### Data
────────
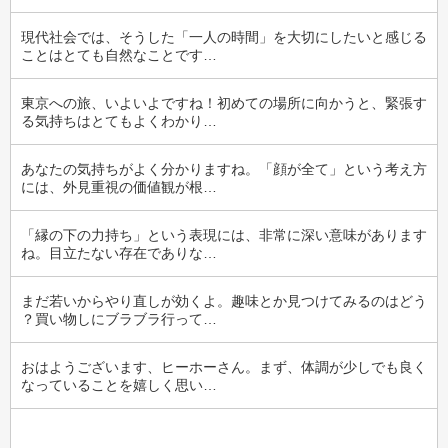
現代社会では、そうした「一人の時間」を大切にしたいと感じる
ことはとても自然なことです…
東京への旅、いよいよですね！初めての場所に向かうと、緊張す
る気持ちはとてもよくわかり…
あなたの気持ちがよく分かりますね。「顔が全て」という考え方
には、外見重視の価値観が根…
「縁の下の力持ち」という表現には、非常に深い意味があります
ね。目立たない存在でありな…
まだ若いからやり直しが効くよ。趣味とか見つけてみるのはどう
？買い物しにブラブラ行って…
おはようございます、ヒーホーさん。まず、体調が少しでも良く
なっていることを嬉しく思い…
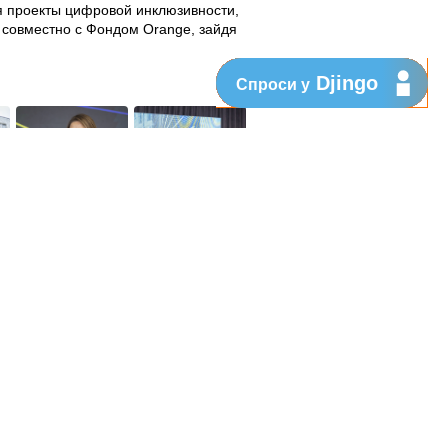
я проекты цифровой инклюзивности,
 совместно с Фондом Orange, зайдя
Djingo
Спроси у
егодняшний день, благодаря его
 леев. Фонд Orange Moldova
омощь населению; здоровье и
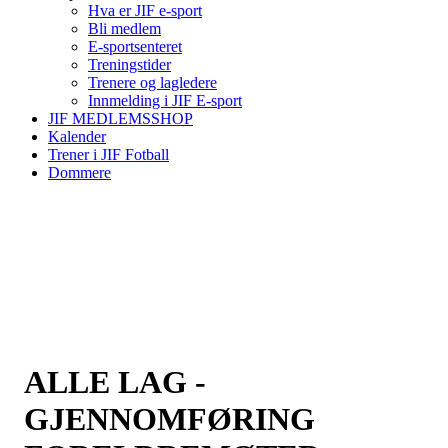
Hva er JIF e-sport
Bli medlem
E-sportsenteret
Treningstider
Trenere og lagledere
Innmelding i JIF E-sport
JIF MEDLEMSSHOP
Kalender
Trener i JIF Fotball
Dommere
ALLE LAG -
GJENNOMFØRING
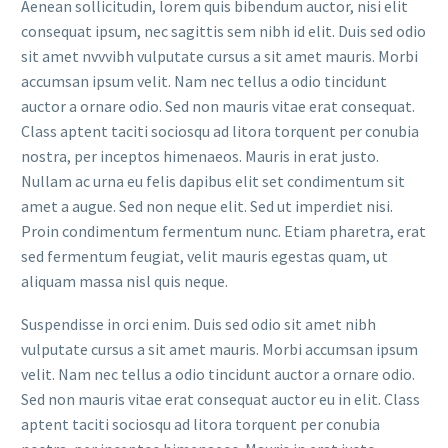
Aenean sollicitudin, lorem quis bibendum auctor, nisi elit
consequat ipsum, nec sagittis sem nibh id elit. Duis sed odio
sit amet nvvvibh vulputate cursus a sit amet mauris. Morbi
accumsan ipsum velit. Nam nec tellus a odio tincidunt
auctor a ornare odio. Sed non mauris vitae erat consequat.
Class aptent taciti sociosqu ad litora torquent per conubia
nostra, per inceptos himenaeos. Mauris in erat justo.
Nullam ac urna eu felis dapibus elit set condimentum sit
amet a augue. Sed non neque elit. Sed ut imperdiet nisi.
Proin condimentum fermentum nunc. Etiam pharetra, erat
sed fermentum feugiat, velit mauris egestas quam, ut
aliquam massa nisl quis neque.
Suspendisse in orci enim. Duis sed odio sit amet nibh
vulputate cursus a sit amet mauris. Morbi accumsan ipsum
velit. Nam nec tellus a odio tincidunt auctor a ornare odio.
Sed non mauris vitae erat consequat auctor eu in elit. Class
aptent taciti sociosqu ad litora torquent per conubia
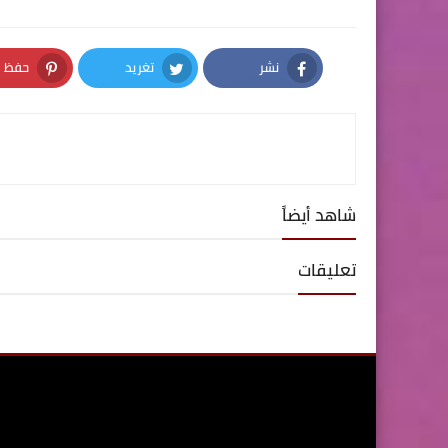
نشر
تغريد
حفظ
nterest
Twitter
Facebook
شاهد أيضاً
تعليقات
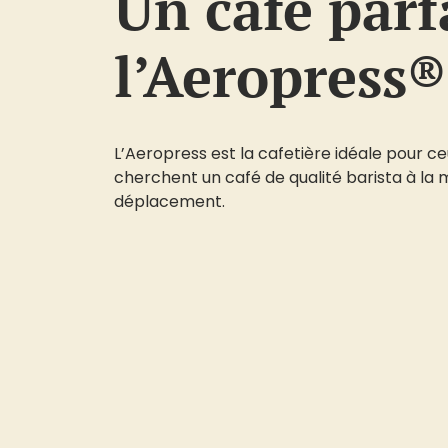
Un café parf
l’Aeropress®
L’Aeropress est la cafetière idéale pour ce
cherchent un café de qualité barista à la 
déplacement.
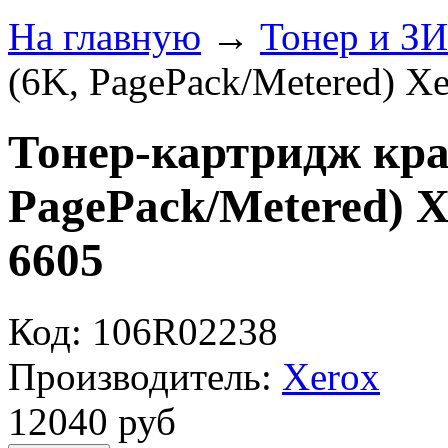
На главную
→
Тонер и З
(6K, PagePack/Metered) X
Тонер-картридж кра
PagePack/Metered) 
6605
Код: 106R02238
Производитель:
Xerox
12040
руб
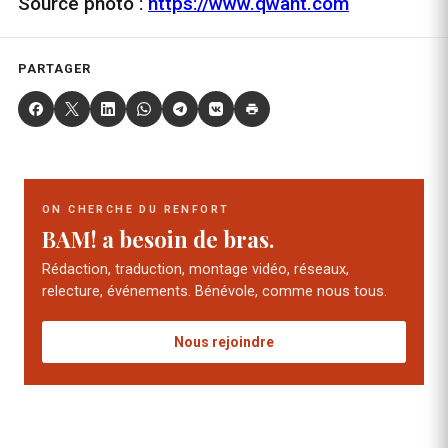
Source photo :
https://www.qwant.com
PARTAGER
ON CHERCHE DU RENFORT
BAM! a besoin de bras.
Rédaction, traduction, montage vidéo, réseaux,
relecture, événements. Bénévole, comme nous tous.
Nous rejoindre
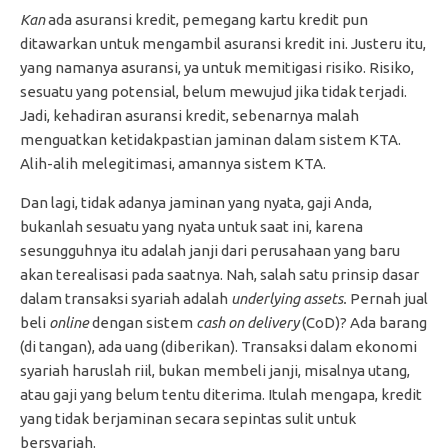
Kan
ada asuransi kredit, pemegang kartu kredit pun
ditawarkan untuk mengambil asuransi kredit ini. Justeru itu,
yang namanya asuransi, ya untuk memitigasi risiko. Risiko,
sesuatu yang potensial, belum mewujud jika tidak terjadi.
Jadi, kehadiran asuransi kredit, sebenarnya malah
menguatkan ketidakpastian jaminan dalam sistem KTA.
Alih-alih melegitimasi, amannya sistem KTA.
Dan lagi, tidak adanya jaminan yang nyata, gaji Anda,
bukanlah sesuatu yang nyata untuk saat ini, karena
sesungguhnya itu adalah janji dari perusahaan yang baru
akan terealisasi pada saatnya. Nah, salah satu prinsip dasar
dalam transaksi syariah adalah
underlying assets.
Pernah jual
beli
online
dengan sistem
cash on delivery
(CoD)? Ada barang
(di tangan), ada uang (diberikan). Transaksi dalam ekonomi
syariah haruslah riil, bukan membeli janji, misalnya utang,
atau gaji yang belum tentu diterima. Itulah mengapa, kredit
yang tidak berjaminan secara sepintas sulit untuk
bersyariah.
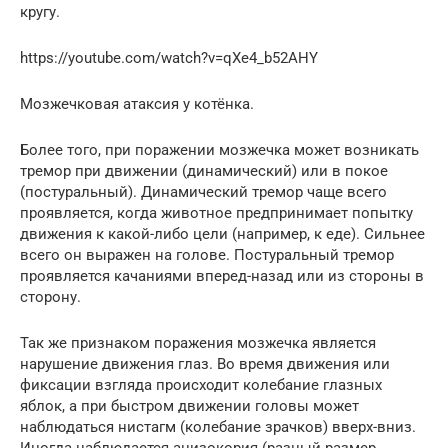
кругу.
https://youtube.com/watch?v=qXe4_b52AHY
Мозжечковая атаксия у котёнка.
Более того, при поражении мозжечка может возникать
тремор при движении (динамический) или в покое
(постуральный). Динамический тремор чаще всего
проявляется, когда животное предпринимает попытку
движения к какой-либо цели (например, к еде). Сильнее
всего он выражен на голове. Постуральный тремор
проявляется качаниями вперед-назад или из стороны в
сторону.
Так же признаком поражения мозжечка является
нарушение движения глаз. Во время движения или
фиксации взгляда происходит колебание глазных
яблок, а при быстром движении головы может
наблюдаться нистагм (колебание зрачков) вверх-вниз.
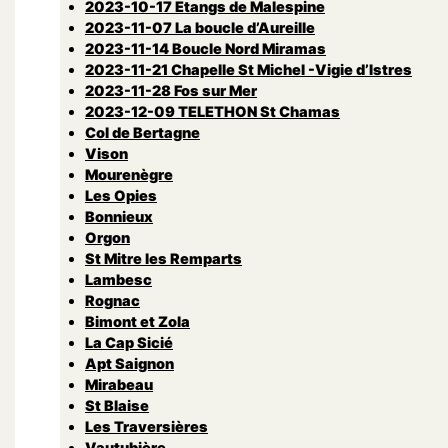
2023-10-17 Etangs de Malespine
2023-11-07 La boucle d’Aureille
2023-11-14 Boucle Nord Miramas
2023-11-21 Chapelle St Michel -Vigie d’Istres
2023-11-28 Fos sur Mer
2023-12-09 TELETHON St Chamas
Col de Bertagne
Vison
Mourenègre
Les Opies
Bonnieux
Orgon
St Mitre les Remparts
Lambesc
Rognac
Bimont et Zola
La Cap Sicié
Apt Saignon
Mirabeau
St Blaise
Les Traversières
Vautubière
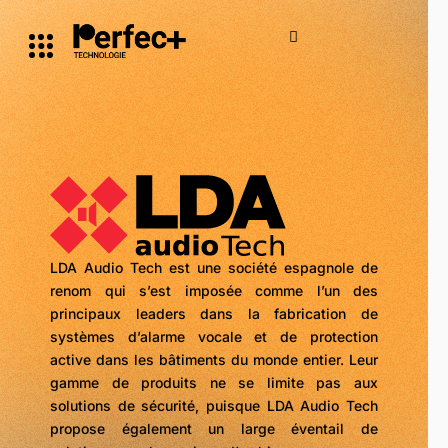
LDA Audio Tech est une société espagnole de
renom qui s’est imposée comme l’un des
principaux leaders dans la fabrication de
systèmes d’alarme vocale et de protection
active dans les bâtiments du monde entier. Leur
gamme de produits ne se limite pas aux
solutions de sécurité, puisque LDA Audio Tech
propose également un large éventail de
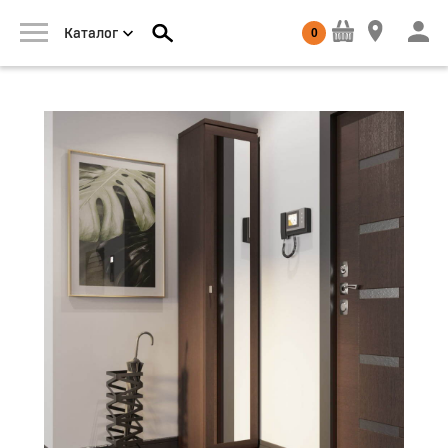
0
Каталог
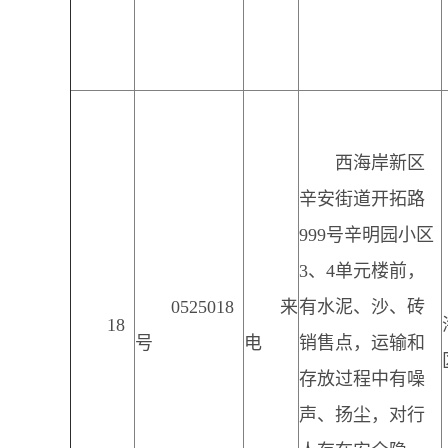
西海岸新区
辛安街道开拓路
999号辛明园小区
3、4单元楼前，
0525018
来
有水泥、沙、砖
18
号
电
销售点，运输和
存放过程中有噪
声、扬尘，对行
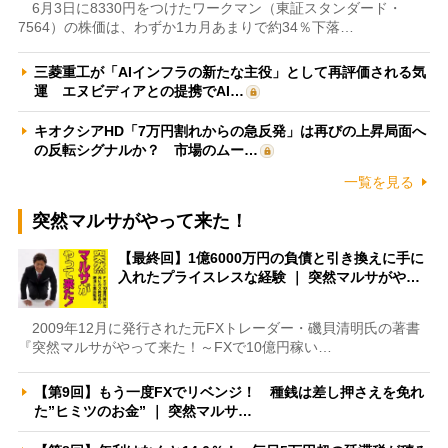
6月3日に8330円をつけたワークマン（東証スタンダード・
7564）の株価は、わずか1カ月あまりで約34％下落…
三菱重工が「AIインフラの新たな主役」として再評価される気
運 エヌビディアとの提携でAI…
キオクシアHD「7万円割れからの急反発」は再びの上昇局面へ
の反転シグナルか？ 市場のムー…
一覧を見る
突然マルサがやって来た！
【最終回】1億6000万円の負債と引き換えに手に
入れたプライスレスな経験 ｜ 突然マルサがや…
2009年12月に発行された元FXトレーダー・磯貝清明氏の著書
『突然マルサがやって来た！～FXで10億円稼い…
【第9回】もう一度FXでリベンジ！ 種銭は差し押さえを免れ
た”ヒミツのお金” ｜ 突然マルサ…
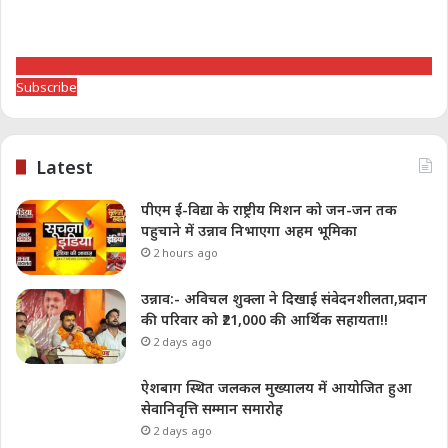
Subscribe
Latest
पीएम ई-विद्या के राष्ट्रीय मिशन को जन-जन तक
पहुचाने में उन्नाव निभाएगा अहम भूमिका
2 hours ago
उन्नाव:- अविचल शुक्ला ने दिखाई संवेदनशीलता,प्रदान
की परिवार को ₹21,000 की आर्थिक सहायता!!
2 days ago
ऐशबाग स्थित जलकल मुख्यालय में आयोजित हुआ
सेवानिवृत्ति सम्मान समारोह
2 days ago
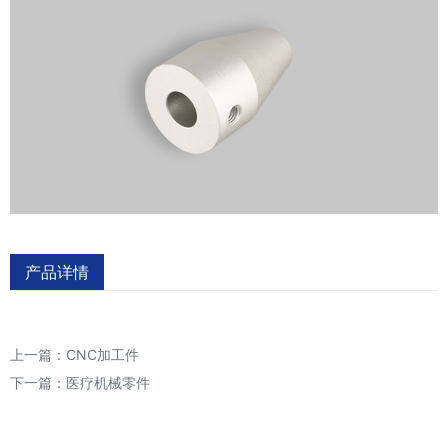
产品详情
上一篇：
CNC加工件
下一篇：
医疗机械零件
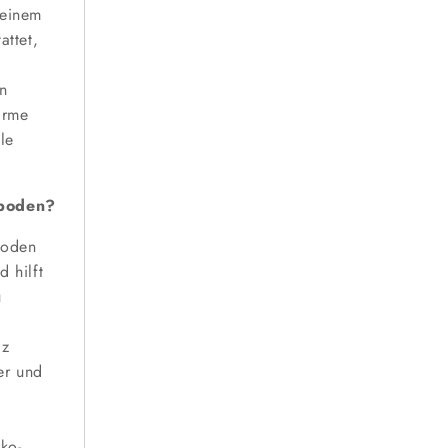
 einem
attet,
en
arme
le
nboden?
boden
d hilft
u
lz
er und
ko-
────────
### Task statement
Your answer must be a verbatim copy of the entries above, with no images included.

### Expected answer
現代社会では、そうした「一人の時間」を大切にしたいと感じる
ことはとても自然なことです…
東京への旅、いよいよですね！初めての場所に向かうと、緊張す
る気持ちはとてもよくわかり…
あなたの気持ちがよく分かりますね。「顔が全て」という考え方
には、外見重視の価値観が根…
「縁の下の力持ち」という表現には、非常に深い意味があります
ね。目立たない存在でありな…
まだ若いからやり直しが効くよ。趣味とか見つけてみるのはどう
？買い物しにブラブラ行って…
おはようございます、ヒーホーさん。まず、体調が少しでも良く
なっていることを嬉しく思い…
я проекты цифровой инклюзивности,
 совместно с Фондом Orange, зайдя
Djingo
Спроси у
егодняшний день, благодаря его
 леев. Фонд Orange Moldova
омощь населению; здоровье и
Hva er JIF e-sport
Bli medlem
E-sportsenteret
Treningstider
Trenere og lagledere
Innmelding i JIF E-sport
JIF MEDLEMSSHOP
Kalender
Trener i JIF Fotball
Dommere
ALLE LAG -
GJENNOMFØRING
Aenean sollicitudin, lorem quis bibendum auctor, nisi elit
consequat ipsum, nec sagittis sem nibh id elit. Duis sed odio
sit amet nvvvibh vulputate cursus a sit amet mauris. Morbi
accumsan ipsum velit. Nam nec tellus a odio tincidunt
auctor a ornare odio. Sed non mauris vitae erat consequat.
Class aptent taciti sociosqu ad litora torquent per conubia
nostra, per inceptos himenaeos. Mauris in erat justo.
Nullam ac urna eu felis dapibus elit set condimentum sit
amet a augue. Sed non neque elit. Sed ut imperdiet nisi.
Proin condimentum fermentum nunc. Etiam pharetra, erat
sed fermentum feugiat, velit mauris egestas quam, ut
aliquam massa nisl quis neque.
Suspendisse in orci enim. Duis sed odio sit amet nibh
vulputate cursus a sit amet mauris. Morbi accumsan ipsum
velit. Nam nec tellus a odio tincidunt auctor a ornare odio.
Sed non mauris vitae erat consequat auctor eu in elit. Class
aptent taciti sociosqu ad litora torquent per conubia
نشر
تغريد
حفظ
nterest
Twitter
Facebook
شاهد أيضاً
تعليقات
Un café parf
l’Aeropress®
L’Aeropress est la cafetière idéale pour ce
cherchent un café de qualité barista à la 
déplacement.
На главную
→
Тонер и З
(6K, PagePack/Metered) X
Тонер-картридж кра
PagePack/Metered) 
6605
Код: 106R02238
Производитель:
Xerox
12040
руб
Source photo :
https://www.qwant.com
PARTAGER
ON CHERCHE DU RENFORT
BAM! a besoin de bras.
Rédaction, traduction, montage vidéo, réseaux,
relecture, événements. Bénévole, comme nous tous.
Nous rejoindre
Kan
ada asuransi kredit, pemegang kartu kredit pun
ditawarkan untuk mengambil asuransi kredit ini. Justeru itu,
yang namanya asuransi, ya untuk memitigasi risiko. Risiko,
sesuatu yang potensial, belum mewujud jika tidak terjadi.
Jadi, kehadiran asuransi kredit, sebenarnya malah
menguatkan ketidakpastian jaminan dalam sistem KTA.
Alih-alih melegitimasi, amannya sistem KTA.
Dan lagi, tidak adanya jaminan yang nyata, gaji Anda,
bukanlah sesuatu yang nyata untuk saat ini, karena
sesungguhnya itu adalah janji dari perusahaan yang baru
akan terealisasi pada saatnya. Nah, salah satu prinsip dasar
dalam transaksi syariah adalah
underlying assets.
Pernah jual
beli
online
dengan sistem
cash on delivery
(CoD)? Ada barang
(di tangan), ada uang (diberikan). Transaksi dalam ekonomi
syariah haruslah riil, bukan membeli janji, misalnya utang,
atau gaji yang belum tentu diterima. Itulah mengapa, kredit
yang tidak berjaminan secara sepintas sulit untuk
bersyariah.
кругу.
https://youtube.com/watch?v=qXe4_b52AHY
Мозжечковая атаксия у котёнка.
Более того, при поражении мозжечка может возникать
тремор при движении (динамический) или в покое
(постуральный). Динамический тремор чаще всего
проявляется, когда животное предпринимает попытку
движения к какой-либо цели (например, к еде). Сильнее
всего он выражен на голове. Постуральный тремор
проявляется качаниями вперед-назад или из стороны в
сторону.
Так же признаком поражения мозжечка является
нарушение движения глаз. Во время движения или
фиксации взгляда происходит колебание глазных
яблок, а при быстром движении головы может
наблюдаться нистагм (колебание зрачков) вверх-вниз.
2023-10-17 Etangs de Malespine
2023-11-07 La boucle d’Aureille
2023-11-14 Boucle Nord Miramas
2023-11-21 Chapelle St Michel -Vigie d’Istres
2023-11-28 Fos sur Mer
2023-12-09 TELETHON St Chamas
Col de Bertagne
Vison
Mourenègre
Les Opies
Bonnieux
Orgon
St Mitre les Remparts
Lambesc
Rognac
Bimont et Zola
La Cap Sicié
Apt Saignon
Mirabeau
St Blaise
Les Traversières
Vautubière
LDA Audio Tech est une société espagnole de
renom qui s’est imposée comme l’un des
principaux leaders dans la fabrication de
systèmes d’alarme vocale et de protection
active dans les bâtiments du monde entier. Leur
gamme de produits ne se limite pas aux
solutions de sécurité, puisque LDA Audio Tech
propose également un large éventail de
0
Каталог
西海岸新区
辛安街道开拓路
999号辛明园小区
3、4单元楼前，
0525018
来
有水泥、沙、砖
18
号
电
销售点，运输和
存放过程中有噪
声、扬尘，对行
6月3日に8330円をつけたワークマン（東証スタンダード・
7564）の株価は、わずか1カ月あまりで約34％下落…
三菱重工が「AIインフラの新たな主役」として再評価される気
運 エヌビディアとの提携でAI…
キオクシアHD「7万円割れからの急反発」は再びの上昇局面へ
の反転シグナルか？ 市場のムー…
一覧を見る
突然マルサがやって来た！
【最終回】1億6000万円の負債と引き換えに手に
入れたプライスレスな経験 ｜ 突然マルサがや…
2009年12月に発行された元FXトレーダー・磯貝清明氏の著書
『突然マルサがやって来た！～FXで10億円稼い…
【第9回】もう一度FXでリベンジ！ 種銭は差し押さえを免れ
た”ヒミツのお金” ｜ 突然マルサ…
Subscribe
Latest
पीएम ई-विद्या के राष्ट्रीय मिशन को जन-जन तक
पहुचाने में उन्नाव निभाएगा अहम भूमिका
2 hours ago
उन्नाव:- अविचल शुक्ला ने दिखाई संवेदनशीलता,प्रदान
की परिवार को ₹21,000 की आर्थिक सहायता!!
2 days ago
ऐशबाग स्थित जलकल मुख्यालय में आयोजित हुआ
सेवानिवृत्ति सम्मान समारोह
2 days ago
产品详情
上一篇：
CNC加工件
下一篇：
医疗机械零件
 einem
attet,
en
arme
le
nboden?
boden
d hilft
u
lz
er und
ko-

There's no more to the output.